DATA RECORDS: Begin

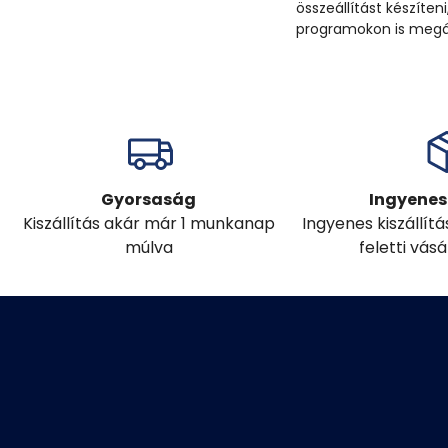
összeállítást készít
programokon is megáll
Gyorsaság
Ingyenes 
Kiszállítás akár már 1 munkanap
Ingyenes kiszállít
múlva
feletti vás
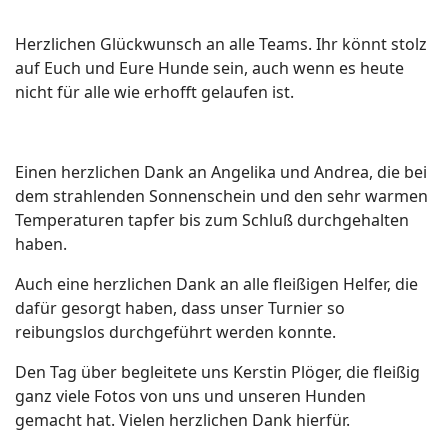
Herzlichen Glückwunsch an alle Teams. Ihr könnt stolz
auf Euch und Eure Hunde sein, auch wenn es heute
nicht für alle wie erhofft gelaufen ist.
Einen herzlichen Dank an Angelika und Andrea, die bei
dem strahlenden Sonnenschein und den sehr warmen
Temperaturen tapfer bis zum Schluß durchgehalten
haben.
Auch eine herzlichen Dank an alle fleißigen Helfer, die
dafür gesorgt haben, dass unser Turnier so
reibungslos durchgeführt werden konnte.
Den Tag über begleitete uns Kerstin Plöger, die fleißig
ganz viele Fotos von uns und unseren Hunden
gemacht hat. Vielen herzlichen Dank hierfür.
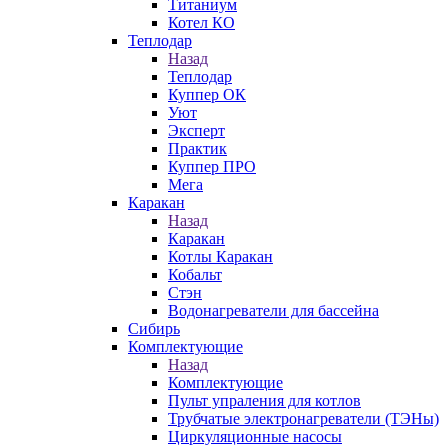
Титаниум
Котел КО
Теплодар
Назад
Теплодар
Куппер ОК
Уют
Эксперт
Практик
Куппер ПРО
Мега
Каракан
Назад
Каракан
Котлы Каракан
Кобальт
Стэн
Водонагреватели для бассейна
Сибирь
Комплектующие
Назад
Комплектующие
Пульт упраления для котлов
Трубчатые электронагреватели (ТЭНы)
Циркуляционные насосы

DATA RECORDS: End

__WHAT THIS TASK INVOLVES__: Could you copy the listing exactly, leaving out any pictures?

__ANSWER SECTION__:
összeállítást készít
programokon is megáll
Gyorsaság
Ingyenes 
Kiszállítás akár már 1 munkanap
Ingyenes kiszállít
múlva
feletti vás
Herzlichen Glückwunsch an alle Teams. Ihr könnt stolz
auf Euch und Eure Hunde sein, auch wenn es heute
nicht für alle wie erhofft gelaufen ist.
Einen herzlichen Dank an Angelika und Andrea, die bei
dem strahlenden Sonnenschein und den sehr warmen
Temperaturen tapfer bis zum Schluß durchgehalten
haben.
Auch eine herzlichen Dank an alle fleißigen Helfer, die
dafür gesorgt haben, dass unser Turnier so
reibungslos durchgeführt werden konnte.
Den Tag über begleitete uns Kerstin Plöger, die fleißig
ganz viele Fotos von uns und unseren Hunden
gemacht hat. Vielen herzlichen Dank hierfür.
Титаниум
Котел КО
Теплодар
Назад
Теплодар
Куппер ОК
Уют
Эксперт
Практик
Куппер ПРО
Мега
Каракан
Назад
Каракан
Котлы Каракан
Кобальт
Стэн
Водонагреватели для бассейна
Сибирь
Комплектующие
Назад
Комплектующие
Пульт упраления для котлов
Трубчатые электронагреватели (ТЭНы)
Циркуляционные насосы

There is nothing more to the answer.